Sunday, October 19, 2008

Just another day in Africa....

Hey Guys!Some days I wonder what in the world am I doing here in Mbarara Uganda? This thought actually has crossed my mind alot lately has I consider that my time here is almost over. I leave in May. Wow! How mind boggling....So many mixed emotions -How can I leave a people whos hearts have become attached to mine??? Will anyone replace me? What's next??Back to Carolina - more school? Yeah I dont know - but I do know this much - the HERE AND NOW needs to be my focus.

On Wednesday - I read a book to my new students entitled the "Orphan Boy". Though - I didnt really agree with the whole context of the story I was able to tie in Psalms 68:5. If you dont know the verse it states " He is the Father to orphans." As I looked into the faces of my students - I realized that most of the children that attend either have one parent left living or none at all. I can't imagine life without a father. (Fortunately for me God blessed me with two :)Nways, the good news is that these children have hope because he looks down and sees them ALL OF THEM.

I was rather late today for worship - so I slipped in the back. I noticed a small girl in a coral colored dress twirling around in circles as the praise music lingered in the background. I caught her eye and she stared at me out of curiosity (I assume because of my skin color) she finally got up the courage to walk up to me. Her icey cold hands stroked my hand. I grasped her hand with both of mine. The music quickly faded completely and the small girl found her place on my lap. To be honest with you...the child was dirty from head to toe. As she sat with me I swatted the flies buzzing over her head - I saw her take her fingers and begin to pick the earwax from her ear...Immediately distracted from the service - I watched to see just where the girl was going to place that wax from her ear canal. Was the wax going on the floor?? On my dress??? In her mouth??? Should I put the child down??? Um to make a long story less long...the wax went on her coral dress. My friend Anthea approached me about this time and asked me for a bandaid for her finger. I gave it to her -and as I looked back down at the child I saw pus oozing from her ear. OHHH...God - I gagged - the stench of her picking at her ear finally reached my noise - I still choose to not put her down. I began to pray....I clenched her little frame closer to me...I'd like to tell you 'supergirljt' put her previous ENT knowledge into practice and played nurse... But no instead I held her....and when the pastor called for the kids to go to Sunday School I told her to go....
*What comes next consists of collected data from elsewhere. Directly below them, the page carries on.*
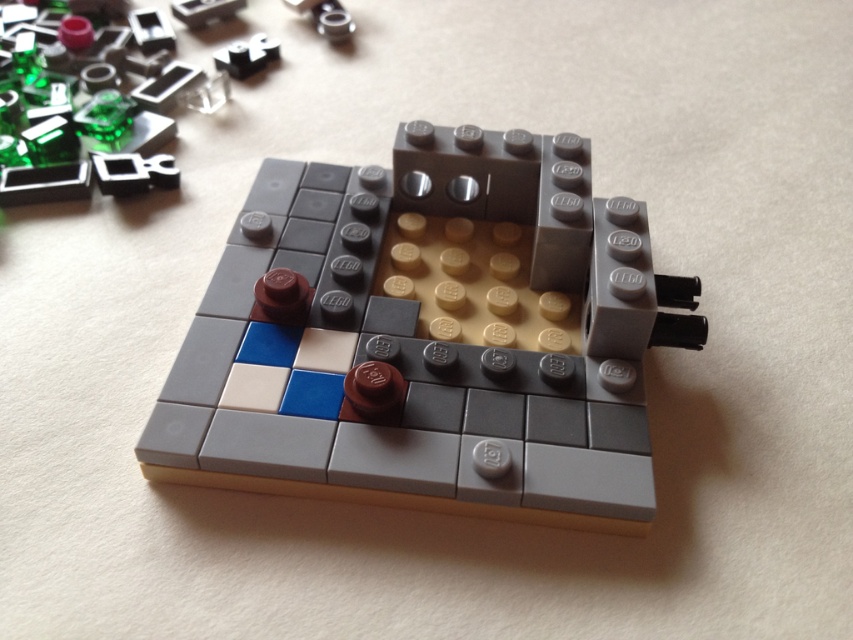 Which is more to the left, matte gray lego structure at center or transparent green plastic at upper left?

transparent green plastic at upper left is more to the left.

Is point (531, 330) in front of point (143, 156)?

Yes, it is.

What do you see at coordinates (431, 340) in the screenshot?
I see `matte gray lego structure at center` at bounding box center [431, 340].

You are a GUI agent. You are given a task and a screenshot of the screen. Output one action in this format:
    pyautogui.click(x=<x>, y=<y>)
    Task: Click on the matte gray lego structure at center
    This screenshot has height=640, width=853.
    Given the screenshot: What is the action you would take?
    pyautogui.click(x=431, y=340) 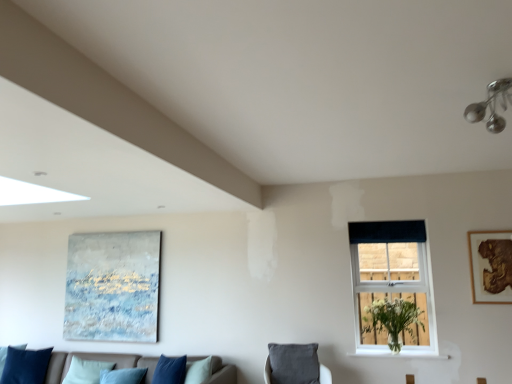 Question: Can you confirm if velvet blue pillow at lower left is positioned to the right of white plastic window at center?

Choices:
 (A) no
 (B) yes

Answer: (A)

Question: Can you confirm if velvet blue pillow at lower left is shorter than white plastic window at center?

Choices:
 (A) no
 (B) yes

Answer: (B)

Question: From a real-world perspective, is velvet blue pillow at lower left over white plastic window at center?

Choices:
 (A) no
 (B) yes

Answer: (A)

Question: Is velvet blue pillow at lower left looking in the opposite direction of white plastic window at center?

Choices:
 (A) no
 (B) yes

Answer: (A)

Question: Is velvet blue pillow at lower left not close to white plastic window at center?

Choices:
 (A) no
 (B) yes

Answer: (B)

Question: Considering the relative sizes of velvet blue pillow at lower left and white plastic window at center in the image provided, is velvet blue pillow at lower left smaller than white plastic window at center?

Choices:
 (A) yes
 (B) no

Answer: (B)

Question: Can you confirm if velvet blue pillow at lower left is wider than velvet grey cushion at lower center?

Choices:
 (A) no
 (B) yes

Answer: (B)

Question: From the image's perspective, is velvet blue pillow at lower left on velvet grey cushion at lower center?

Choices:
 (A) yes
 (B) no

Answer: (B)

Question: From a real-world perspective, is velvet blue pillow at lower left physically above velvet grey cushion at lower center?

Choices:
 (A) yes
 (B) no

Answer: (B)

Question: Does velvet blue pillow at lower left have a smaller size compared to velvet grey cushion at lower center?

Choices:
 (A) yes
 (B) no

Answer: (B)

Question: Considering the relative sizes of velvet blue pillow at lower left and velvet grey cushion at lower center in the image provided, is velvet blue pillow at lower left shorter than velvet grey cushion at lower center?

Choices:
 (A) no
 (B) yes

Answer: (A)

Question: Is velvet blue pillow at lower left positioned before velvet grey cushion at lower center?

Choices:
 (A) no
 (B) yes

Answer: (A)

Question: Is dark blue fabric at upper right taller than white matte vase at window?

Choices:
 (A) no
 (B) yes

Answer: (A) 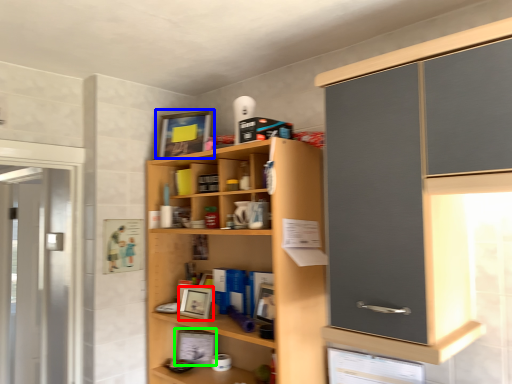 Question: Which is nearer to the picture frame (highlighted by a red box)? picture frame (highlighted by a blue box) or picture frame (highlighted by a green box).

Choices:
 (A) picture frame
 (B) picture frame

Answer: (B) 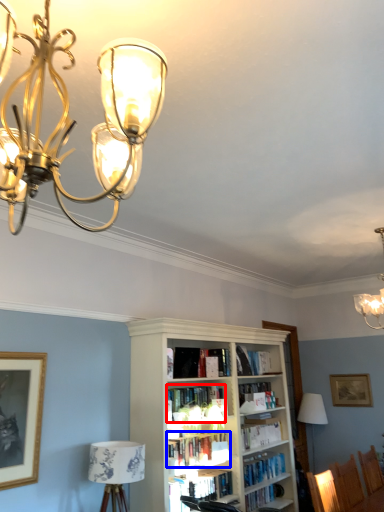 Question: Among these objects, which one is farthest to the camera, book (highlighted by a red box) or book (highlighted by a blue box)?

Choices:
 (A) book
 (B) book

Answer: (A) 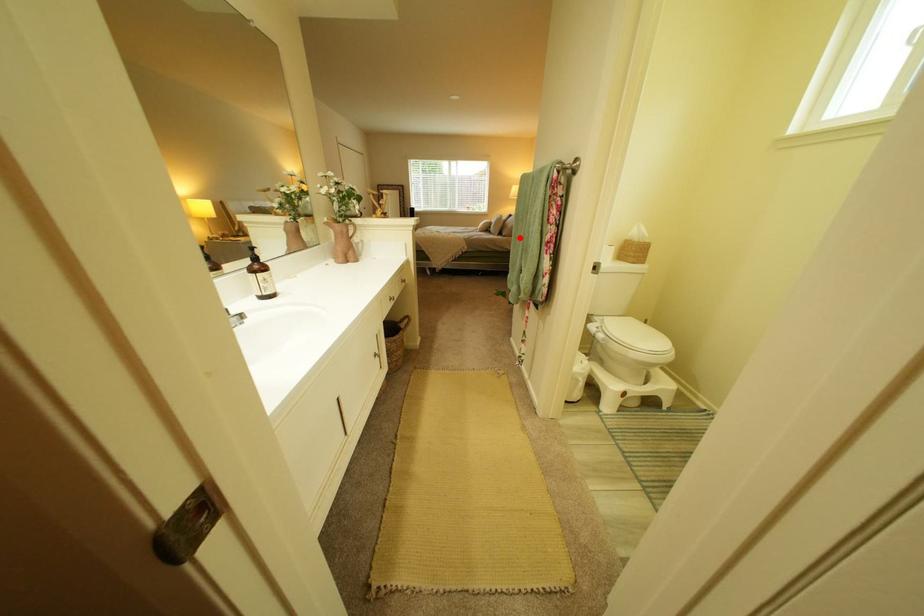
She left my presence and I was left thinking THIS IS MY HERE AND NOW. This is what is on Jena's plate for today. It brings HIM glory when we love on HIS children.

2 comments:

Anna K Vaughn said...

The way you love those around you makes you look like Jesus. Thanks for who you are in Him, Sister...
I love you and miss you!

lisaqshay said...

Oh jena...What treasures you are storing up in heaven. To God be the glory!